Please can we have more greenery especially European trees which have such a refreshing effect on their surroundings in the warmer months.

Urban Forester Comment 7.1 27 Mar 2013, 4:21 PM

Thank you for your comment Fran. We are looking to increase the canopy cover in the CBD and across Melbourne. The urban forest strategy has set a target of 40% in the public realm. It is great to hear that you love our trees and want more! If you are free, please attend the CBD workshop in May. The links to register are on the side bar of this home page.

KAW Comment 8 25 Apr 2013, 9:26 PM

Please please please consider low allergy species! The plane trees cause a lot of issues for a lot of people in spring & summer.

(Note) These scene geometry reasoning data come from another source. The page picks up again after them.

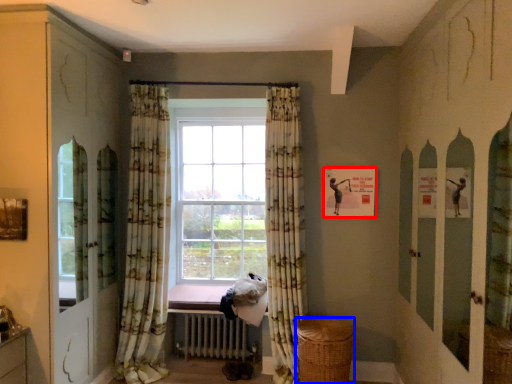 Question: Which point is further to the camera, picture frame (highlighted by a red box) or basket (highlighted by a blue box)?

Choices:
 (A) picture frame
 (B) basket

Answer: (A) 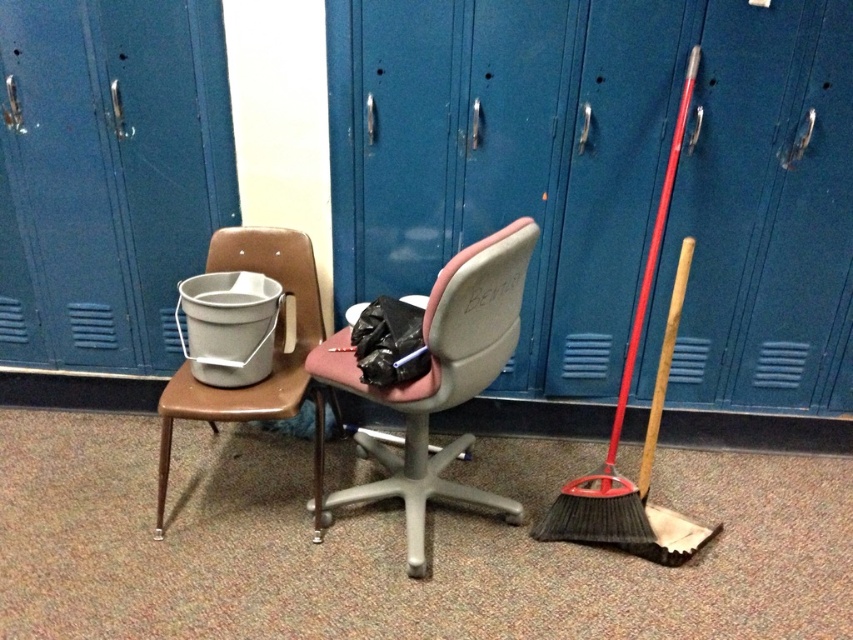 Question: Can you confirm if metallic brown chair at left is bigger than wooden handle broom at right?

Choices:
 (A) no
 (B) yes

Answer: (A)

Question: Estimate the real-world distances between objects in this image. Which object is farther from the pink fabric office chair at center?

Choices:
 (A) metallic brown chair at left
 (B) wooden handle broom at right

Answer: (B)

Question: From the image, what is the correct spatial relationship of metallic brown chair at left in relation to wooden handle broom at right?

Choices:
 (A) above
 (B) below

Answer: (B)

Question: In this image, where is pink fabric office chair at center located relative to metallic brown chair at left?

Choices:
 (A) above
 (B) below

Answer: (A)

Question: Among these objects, which one is farthest from the camera?

Choices:
 (A) pink fabric office chair at center
 (B) metallic brown chair at left
 (C) wooden handle broom at right

Answer: (C)

Question: Based on their relative distances, which object is farther from the wooden handle broom at right?

Choices:
 (A) pink fabric office chair at center
 (B) metallic brown chair at left

Answer: (B) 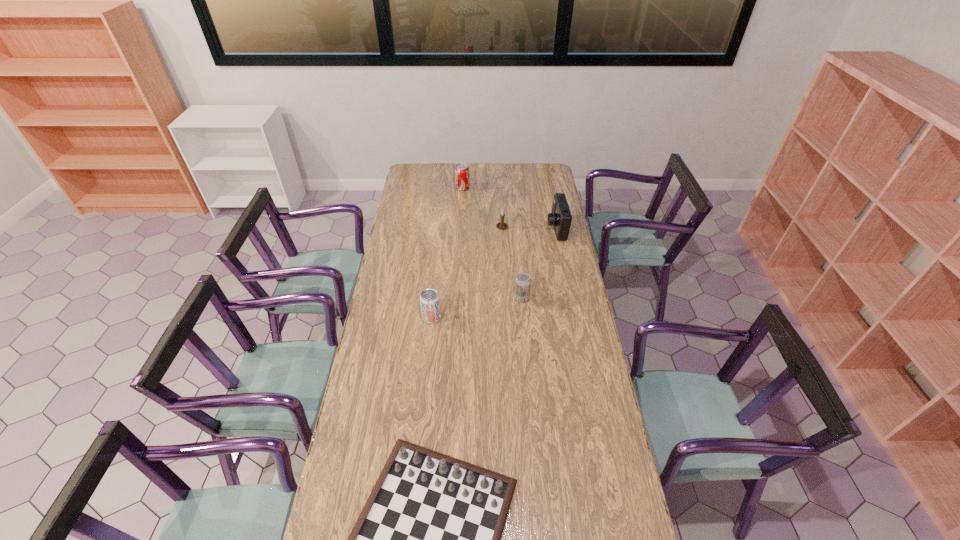 Where is `blank region between the candle holder and the leftmost soda can`? blank region between the candle holder and the leftmost soda can is located at coordinates (467, 273).

The image size is (960, 540). What are the coordinates of `free point between the second soda can from right to left and the candle holder` in the screenshot? It's located at (482, 208).

Where is `vacant point located between the candle holder and the farthest object`? Image resolution: width=960 pixels, height=540 pixels. vacant point located between the candle holder and the farthest object is located at coordinates (482, 208).

Image resolution: width=960 pixels, height=540 pixels. I want to click on vacant region between the candle holder and the rightmost soda can, so click(512, 263).

This screenshot has width=960, height=540. I want to click on free space between the farthest object and the second nearest object, so (x=447, y=253).

I want to click on empty space that is in between the second farthest soda can and the farthest soda can, so click(492, 243).

Select which object appears as the fifth closest to the farthest object. Please provide its 2D coordinates. Your answer should be formatted as a tuple, i.e. [(x, y)], where the tuple contains the x and y coordinates of a point satisfying the conditions above.

[(428, 539)]

The width and height of the screenshot is (960, 540). I want to click on object that is the fourth closest to the nearest soda can, so [x=560, y=217].

Where is `soda can that is the second nearest to the fifth farthest object`? This screenshot has width=960, height=540. soda can that is the second nearest to the fifth farthest object is located at coordinates (462, 176).

At what (x,y) coordinates should I click in order to perform the action: click on soda can that can be found as the closest to the farthest soda can. Please return your answer as a coordinate pair (x, y). This screenshot has width=960, height=540. Looking at the image, I should click on (523, 281).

Urban Forest Team Comment 8.1 Team Leader, Tree Planning 26 Apr 2013, 10:29 AM

Hello KAW, we are actively seeking ways to reduce the impact of our existing plane tree population without having to lose the fantastic canopy that these trees are currently providing in many streets. Future species selection will avoid planting trees that are known to cause significant irritant or allergenic responses and the population of plane trees in Melbourne will decrease over time as trees reach the end of their useful life expectancy and are replaced.

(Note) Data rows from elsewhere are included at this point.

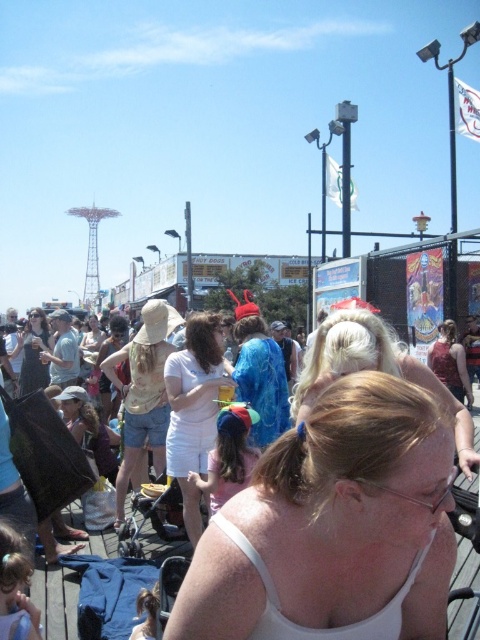 Question: Which object is positioned closest to the blue sequined dress at center?

Choices:
 (A) white cotton shirt at center
 (B) beige straw hat at center

Answer: (A)

Question: Can you confirm if blonde hair at center is positioned below beige straw hat at center?

Choices:
 (A) no
 (B) yes

Answer: (A)

Question: Where is white fabric at center located in relation to matte red tank top at right in the image?

Choices:
 (A) right
 (B) left

Answer: (B)

Question: From the image, what is the correct spatial relationship of white cotton dress at center in relation to blue sequined dress at center?

Choices:
 (A) right
 (B) left

Answer: (B)

Question: Which point is farther to the camera?

Choices:
 (A) (277, 385)
 (B) (27, 390)
 (C) (379, 428)
 (D) (171, 397)

Answer: (B)

Question: Which point is farther to the camera?

Choices:
 (A) (441, 362)
 (B) (39, 365)
 (C) (251, 435)
 (D) (385, 429)

Answer: (B) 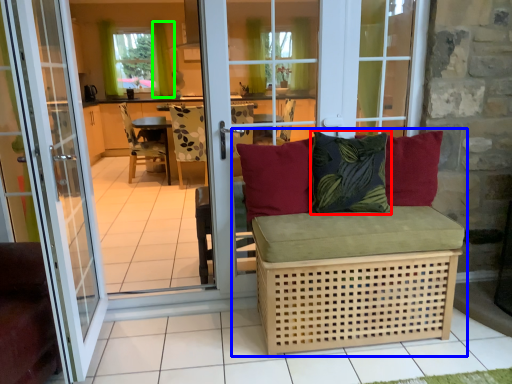 Question: Estimate the real-world distances between objects in this image. Which object is farther from pillow (highlighted by a red box), studio couch (highlighted by a blue box) or curtain (highlighted by a green box)?

Choices:
 (A) studio couch
 (B) curtain

Answer: (B) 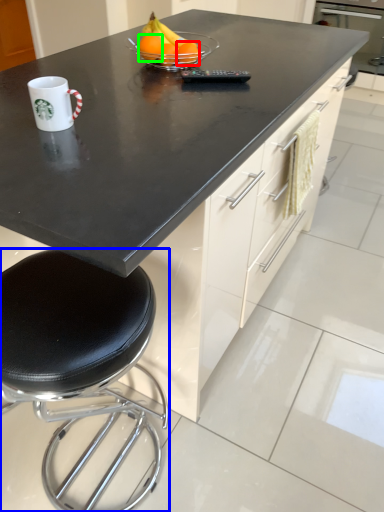 Question: Which is farther away from orange (highlighted by a red box)? stool (highlighted by a blue box) or orange (highlighted by a green box)?

Choices:
 (A) stool
 (B) orange

Answer: (A) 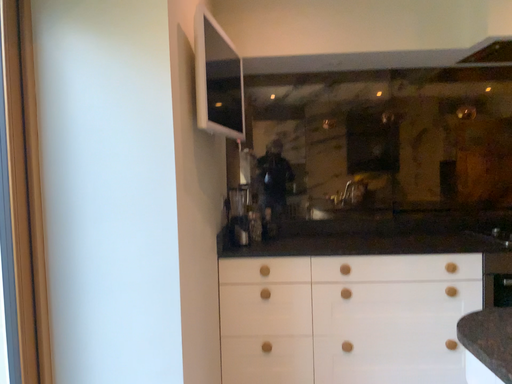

melissag Comment 9 28 Apr 2013, 9:51 AM

Please consider including a significant edible food forest to put Melbourne "on the map" in terms of local and innovative food production and distribution. When I say "significant", I mean something akin to the 7-acre food forest approved in Seattle (a more local example includes the 5-acre food forest to be established in Dayelsford). Food security is an issue that requires attention (see Melbourne Council's own Food Security strategy as well as that of Maribyrnong, Darebin, Hobsons Bay Councils). Equally, we need to greatly increase opportunities for people to participate in urban agriculture to reap the benefits of "growing community", improved food literacy and similar. These opportunities for participation are especially needed for urban city dwellers, many of which don't have their own backyards. Opportunities for participation in urban agriculture should also have regard to different cultural and marginalised groups, see the power of community gardening in the case of the Karen refugees that have been settled in Nhill (see Thanks!

Bruce Poon Comment 10 1 May 2013, 10:51 AM

The urban forest strategy needs to work for non-human animals as well as ratepayers. I notice some good comments in the video from Cathy Oke in this regard. In order to improve the amenity for indigenous fauna, the majority of new trees should be natives, with the inclusion of a range of native wildflowers. Providing food, perching and nesting areas for native animals and birds should be a primary consideration, along with corridors of movement (and areas of exclusion where sensible to avoid human/animal conflict).